> _REQUIREMENT_: What lines in the data hold the string "Quick"? Show them.
:::
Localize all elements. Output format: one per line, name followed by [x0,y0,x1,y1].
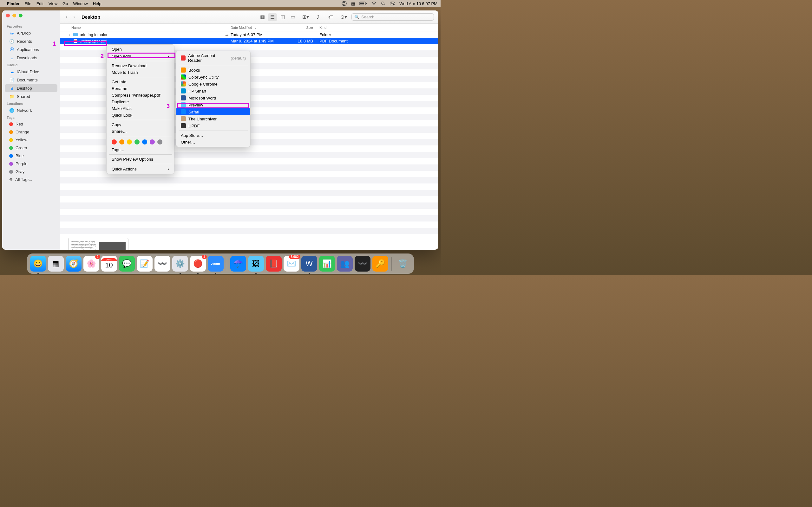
ctx-open[interactable]: Open [107,46,174,53]
grammarly-icon[interactable] [342,1,347,6]
menu-help[interactable]: Help [93,1,101,6]
back-button[interactable]: ‹ [64,14,69,20]
submenu-updf[interactable]: UPDF [176,122,250,129]
submenu-colorsync[interactable]: ColorSync Utility [176,73,250,80]
menu-view[interactable]: View [49,1,57,6]
ctx-preview-opts[interactable]: Show Preview Options [107,156,174,163]
disclosure-icon[interactable]: ▸ [69,33,71,37]
tag-color-yellow[interactable] [127,139,132,145]
app-name[interactable]: Finder [7,1,20,6]
tag-all[interactable]: ⊕All Tags… [5,176,57,183]
dock-word[interactable]: W [301,256,317,272]
search-field[interactable]: 🔍 Search [351,13,434,20]
sidebar-item-downloads[interactable]: ⤓Downloads [5,54,57,61]
ctx-open-with[interactable]: Open With [107,53,174,60]
tag-purple[interactable]: Purple [5,160,57,167]
table-row-selected[interactable]: whitepaper.pdf Mar 9, 2024 at 1:49 PM 18… [60,38,438,44]
menu-file[interactable]: File [25,1,32,6]
dock-safari[interactable]: 🧭 [66,256,82,272]
sidebar-item-airdrop[interactable]: ◎AirDrop [5,29,57,37]
dock-app2[interactable]: 〰️ [355,256,370,272]
action-button[interactable]: ⊙▾ [339,13,348,21]
dock-settings[interactable]: ⚙️ [172,256,188,272]
col-kind[interactable]: Kind [313,26,433,30]
submenu-safari[interactable]: Safari [176,108,250,115]
minimize-button[interactable] [12,14,16,17]
tag-color-gray[interactable] [157,139,162,145]
dock-launchpad[interactable]: ▦ [48,256,64,272]
table-row[interactable]: ▸printing in color☁ Today at 6:07 PM -- … [60,32,438,38]
col-size[interactable]: Size [291,26,313,30]
dock-zoom[interactable]: zoom [208,256,223,272]
ctx-duplicate[interactable]: Duplicate [107,99,174,105]
dock-trash[interactable]: 🗑️ [395,256,411,272]
tag-color-blue[interactable] [142,139,147,145]
spotlight-icon[interactable] [381,1,386,6]
ctx-move-trash[interactable]: Move to Trash [107,69,174,76]
submenu-other[interactable]: Other… [176,139,250,146]
view-icons-button[interactable]: ▦ [258,13,267,21]
submenu-chrome[interactable]: Google Chrome [176,80,250,88]
submenu-books[interactable]: Books [176,66,250,73]
dock-numbers[interactable]: 📊 [319,256,335,272]
submenu-acrobat[interactable]: Adobe Acrobat Reader(default) [176,52,250,64]
view-columns-button[interactable]: ◫ [278,13,287,21]
sidebar-item-network[interactable]: 🌐Network [5,107,57,114]
tag-color-red[interactable] [112,139,117,145]
dock-finder[interactable]: 😀 [30,256,46,272]
dock-acrobat[interactable]: 📕 [266,256,282,272]
preview-thumbnail[interactable]: Combined with practical cases, the build… [68,238,129,250]
tag-red[interactable]: Red [5,120,57,128]
fullscreen-button[interactable] [19,14,22,17]
ctx-get-info[interactable]: Get Info [107,78,174,85]
ctx-rename[interactable]: Rename [107,85,174,92]
tag-color-purple[interactable] [150,139,155,145]
menu-edit[interactable]: Edit [37,1,44,6]
dock-messages[interactable]: 💬 [119,256,135,272]
tag-color-green[interactable] [135,139,140,145]
view-list-button[interactable]: ☰ [268,13,277,21]
dock-keychain[interactable]: 🔑 [372,256,388,272]
sidebar-item-applications[interactable]: ⒶApplications [5,46,57,53]
sidebar-item-shared[interactable]: 📁Shared [5,93,57,100]
dock-freeform[interactable]: 〰️ [154,256,170,272]
sidebar-item-icloud-drive[interactable]: ☁iCloud Drive [5,68,57,75]
submenu-word[interactable]: Microsoft Word [176,95,250,101]
ctx-quick-look[interactable]: Quick Look [107,112,174,118]
group-button[interactable]: ⊞▾ [301,13,310,21]
submenu-unarchiver[interactable]: The Unarchiver [176,115,250,122]
wifi-icon[interactable] [371,2,376,5]
tag-blue[interactable]: Blue [5,152,57,159]
ctx-make-alias[interactable]: Make Alias [107,105,174,112]
tag-green[interactable]: Green [5,144,57,152]
dock-photos[interactable]: 🌸2 [84,256,99,272]
datetime[interactable]: Wed Apr 10 6:07 PM [399,1,438,6]
view-gallery-button[interactable]: ▭ [288,13,298,21]
tag-orange[interactable]: Orange [5,128,57,135]
share-button[interactable]: ⤴ [313,13,323,21]
tag-gray[interactable]: Gray [5,168,57,175]
dock-calendar[interactable]: APR10 [101,256,117,272]
tags-button[interactable]: 🏷 [326,13,336,21]
dock-app[interactable]: ☂️ [230,256,246,272]
dock-teams[interactable]: 👥 [337,256,353,272]
ctx-share[interactable]: Share… [107,128,174,135]
sidebar-item-desktop[interactable]: 🖥Desktop [5,84,57,92]
dock-notes[interactable]: 📝 [137,256,153,272]
ctx-quick-actions[interactable]: Quick Actions [107,165,174,172]
submenu-appstore[interactable]: App Store… [176,132,250,139]
submenu-hp[interactable]: HP Smart [176,88,250,95]
tag-yellow[interactable]: Yellow [5,136,57,144]
ctx-copy[interactable]: Copy [107,121,174,128]
dock-chrome[interactable]: 🔴1 [190,256,206,272]
col-date[interactable]: Date Modified⌄ [231,25,291,30]
tray-icon[interactable]: ▦ [351,1,355,6]
ctx-tags[interactable]: Tags… [107,147,174,153]
tag-color-orange[interactable] [119,139,124,145]
close-button[interactable] [6,14,10,17]
sidebar-item-recents[interactable]: 🕘Recents [5,38,57,45]
dock-preview[interactable]: 🖼 [248,256,264,272]
sidebar-item-documents[interactable]: 📄Documents [5,76,57,83]
dock-mail[interactable]: ✉️6,982 [284,256,299,272]
control-center-icon[interactable] [390,2,395,5]
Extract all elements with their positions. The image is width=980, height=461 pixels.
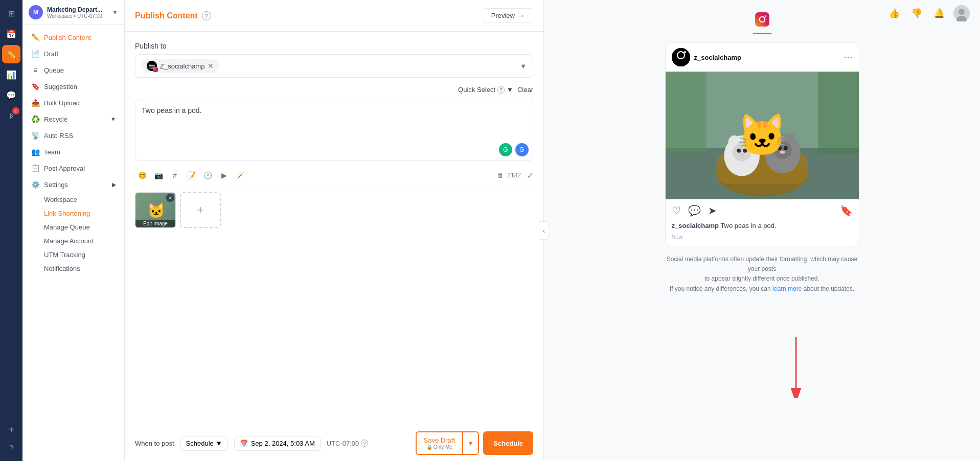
:::
> _SOLUTION TO THE EXERCISE_:
ctx-quick-look[interactable]: Quick Look [107,112,174,118]
ctx-quick-actions[interactable]: Quick Actions [107,165,174,172]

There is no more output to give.